Escrever na Água
Por que o tempo só parece existir quando acreditamos nele
Chamamos de presente aquilo que já não está aqui. Insistimos em medir o instante enquanto ele se dissolve, e na pressa de provar que o tempo existe, perdemos o que realmente está vivo.
Tenho pensado muito sobre a maneira como organizamos nossa vida em torno de relógios, agendas e datas, especialmente agora que a virada de ano se aproxima. Essa engenharia do tempo sustenta compromissos, cria uma ordem aparente e nos dá a sensação de que viver pode ser controlado, como um tabuleiro externo no qual encaixamos movimento após movimento. É eficiente, ninguém pode negar, e talvez por essa eficiência tenhamos parado de questionar o que sustenta essa estrutura, como se o tempo fosse um objeto sólido que nos acompanha desde sempre.
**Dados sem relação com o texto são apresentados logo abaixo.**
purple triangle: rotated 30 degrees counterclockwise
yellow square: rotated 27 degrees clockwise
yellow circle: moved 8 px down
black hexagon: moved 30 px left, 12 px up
Gosto de observar como essa ideia desmorona quando olhada com mais cuidado. Escrever o próprio nome na água descreve melhor do que qualquer tratado. No instante em que a primeira letra se insinua, ela já começa a desaparecer. Assim acontece com tudo que chamamos de presente. Enquanto tento descrevê-lo, escrevendo estas palavras, ele se move, escapa, se dissolve, e o mais honesto seria admitir que cheguei tarde demais. A palavra “agora” vira um rótulo tardio sobre algo que já não está, mas seguimos usando como se fosse estável.
Continuo a notar que esse jogo se estende às memórias. Se eu pensar, ou tentar me lembrar de um episódio antigo como referência, ele já não é o mesmo de quando foi vivido. Fui eu quem o alterou enquanto crescia, enquanto acreditava em coisas diferentes, enquanto acreditava ser alguém diferente. Vamos moldando as memórias de acordo com a conveniência do momento. Posso traçar um paralelo com o hábito de reler livros que foram decisivos e perceber que este leitor mudou muito mais do que as páginas.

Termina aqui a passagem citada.